=== Begin Enclosure ===

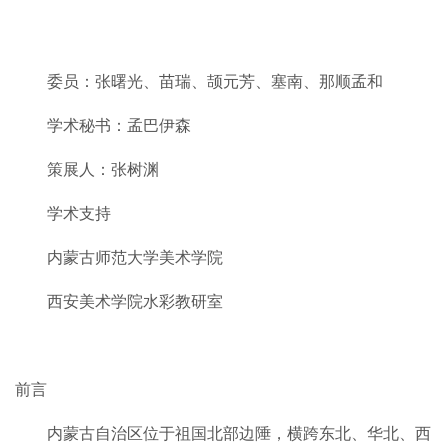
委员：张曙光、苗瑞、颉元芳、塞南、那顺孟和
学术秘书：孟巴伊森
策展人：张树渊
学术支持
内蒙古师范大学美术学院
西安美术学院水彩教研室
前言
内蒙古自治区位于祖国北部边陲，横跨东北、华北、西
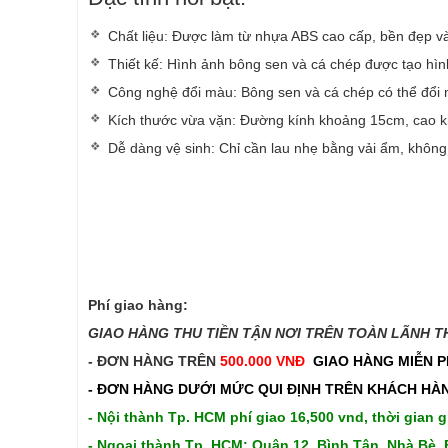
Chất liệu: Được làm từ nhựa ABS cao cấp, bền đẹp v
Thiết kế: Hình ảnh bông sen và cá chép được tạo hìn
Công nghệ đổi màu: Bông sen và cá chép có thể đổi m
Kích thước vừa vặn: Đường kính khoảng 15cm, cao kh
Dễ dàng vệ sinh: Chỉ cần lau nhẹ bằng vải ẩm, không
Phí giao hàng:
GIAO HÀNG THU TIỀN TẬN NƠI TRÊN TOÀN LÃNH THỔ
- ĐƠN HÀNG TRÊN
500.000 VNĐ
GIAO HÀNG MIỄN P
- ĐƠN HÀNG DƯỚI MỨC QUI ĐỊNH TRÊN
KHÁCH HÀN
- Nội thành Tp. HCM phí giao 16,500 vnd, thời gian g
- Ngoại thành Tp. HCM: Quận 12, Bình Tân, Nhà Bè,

=== End Enclosure ===
=== Begin Enclosure ===

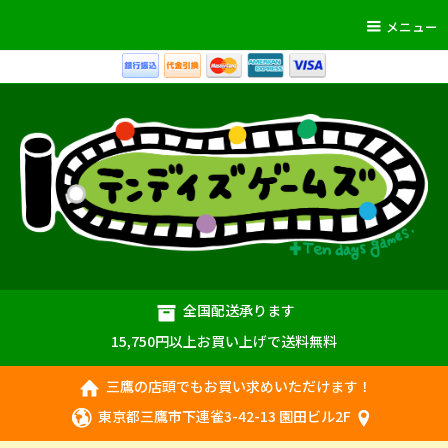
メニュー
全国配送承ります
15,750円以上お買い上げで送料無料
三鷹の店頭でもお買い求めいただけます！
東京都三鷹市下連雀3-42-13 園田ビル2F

=== End Enclosure ===
=== Begin Enclosure ===

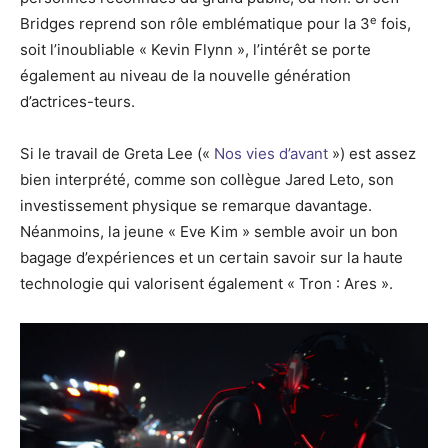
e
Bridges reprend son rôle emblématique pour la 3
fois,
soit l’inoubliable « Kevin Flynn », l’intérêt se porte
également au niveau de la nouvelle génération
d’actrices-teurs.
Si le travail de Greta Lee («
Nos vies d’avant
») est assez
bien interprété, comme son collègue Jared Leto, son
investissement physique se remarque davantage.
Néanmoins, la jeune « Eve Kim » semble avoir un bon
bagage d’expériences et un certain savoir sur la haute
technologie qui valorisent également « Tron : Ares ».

=== End Enclosure ===

## What to do
Look above for the line with "委员：张曙光、苗瑞、颉元芳、塞南、那顺孟和", then give again exactly every line from there through the line with "- Ngoại thành", skipping the pictures.

## Output of the task
委员：张曙光、苗瑞、颉元芳、塞南、那顺孟和
学术秘书：孟巴伊森
策展人：张树渊
学术支持
内蒙古师范大学美术学院
西安美术学院水彩教研室
前言
内蒙古自治区位于祖国北部边陲，横跨东北、华北、西
Chất liệu: Được làm từ nhựa ABS cao cấp, bền đẹp v
Thiết kế: Hình ảnh bông sen và cá chép được tạo hìn
Công nghệ đổi màu: Bông sen và cá chép có thể đổi m
Kích thước vừa vặn: Đường kính khoảng 15cm, cao kh
Dễ dàng vệ sinh: Chỉ cần lau nhẹ bằng vải ẩm, không
Phí giao hàng:
GIAO HÀNG THU TIỀN TẬN NƠI TRÊN TOÀN LÃNH THỔ
- ĐƠN HÀNG TRÊN
500.000 VNĐ
GIAO HÀNG MIỄN P
- ĐƠN HÀNG DƯỚI MỨC QUI ĐỊNH TRÊN
KHÁCH HÀN
- Nội thành Tp. HCM phí giao 16,500 vnd, thời gian g
- Ngoại thành Tp. HCM: Quận 12, Bình Tân, Nhà Bè,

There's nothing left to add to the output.